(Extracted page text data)
————
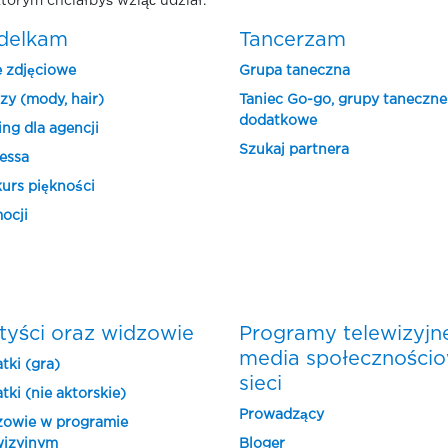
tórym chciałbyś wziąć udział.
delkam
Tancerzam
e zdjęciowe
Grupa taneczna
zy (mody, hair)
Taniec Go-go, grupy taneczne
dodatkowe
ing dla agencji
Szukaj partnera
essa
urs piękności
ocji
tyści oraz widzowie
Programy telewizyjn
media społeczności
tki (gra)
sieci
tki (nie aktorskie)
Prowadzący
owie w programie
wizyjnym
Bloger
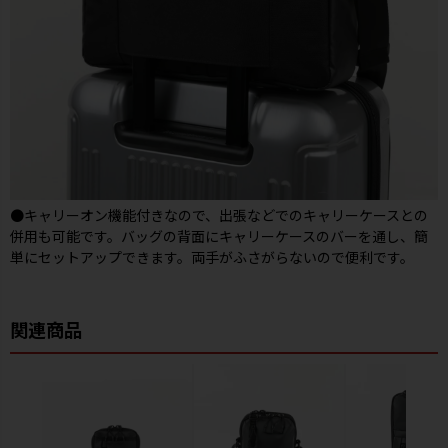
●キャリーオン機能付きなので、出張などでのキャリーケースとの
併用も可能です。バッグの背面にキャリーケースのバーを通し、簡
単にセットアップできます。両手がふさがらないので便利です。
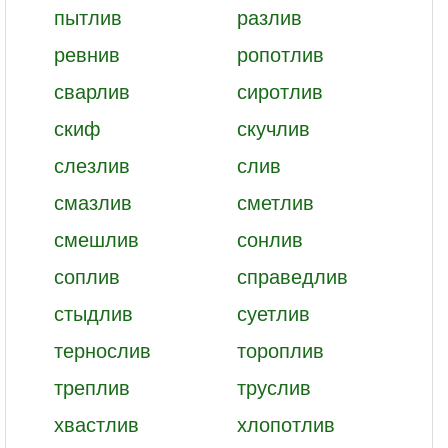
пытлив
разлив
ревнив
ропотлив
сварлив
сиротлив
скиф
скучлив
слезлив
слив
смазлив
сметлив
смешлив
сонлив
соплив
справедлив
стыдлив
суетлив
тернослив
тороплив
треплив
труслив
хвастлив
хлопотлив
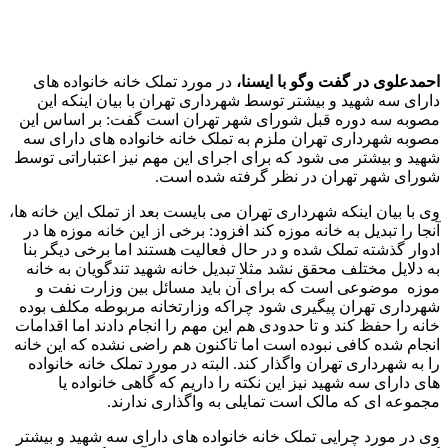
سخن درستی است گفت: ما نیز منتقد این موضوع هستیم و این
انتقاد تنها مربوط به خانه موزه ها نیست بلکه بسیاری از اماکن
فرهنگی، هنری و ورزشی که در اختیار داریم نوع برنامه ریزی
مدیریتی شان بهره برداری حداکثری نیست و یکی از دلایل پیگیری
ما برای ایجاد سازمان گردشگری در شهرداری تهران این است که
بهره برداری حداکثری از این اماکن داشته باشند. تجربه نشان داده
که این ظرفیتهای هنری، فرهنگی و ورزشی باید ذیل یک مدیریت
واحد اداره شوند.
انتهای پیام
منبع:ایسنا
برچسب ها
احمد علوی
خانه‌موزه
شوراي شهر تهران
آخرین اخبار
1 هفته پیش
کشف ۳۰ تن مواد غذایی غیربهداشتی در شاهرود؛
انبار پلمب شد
————
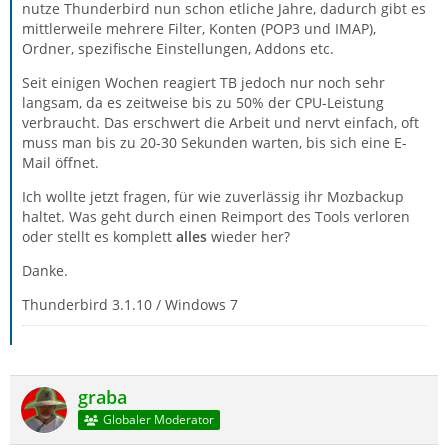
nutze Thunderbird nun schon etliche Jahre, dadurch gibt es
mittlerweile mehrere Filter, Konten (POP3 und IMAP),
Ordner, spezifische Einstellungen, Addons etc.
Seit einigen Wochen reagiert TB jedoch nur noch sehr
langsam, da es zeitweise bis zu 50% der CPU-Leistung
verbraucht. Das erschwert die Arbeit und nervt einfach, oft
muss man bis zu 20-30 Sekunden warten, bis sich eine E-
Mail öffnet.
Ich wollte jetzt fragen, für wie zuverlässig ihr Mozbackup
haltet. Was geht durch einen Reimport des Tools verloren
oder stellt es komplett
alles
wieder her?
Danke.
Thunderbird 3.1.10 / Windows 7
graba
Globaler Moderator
————
Exercise aim:
The answer must be every line from the records above that contains the word "برداری", copied out.

Result below:
مدیریتی شان بهره برداری حداکثری نیست و یکی از دلایل پیگیری
بهره برداری حداکثری از این اماکن داشته باشند. تجربه نشان داده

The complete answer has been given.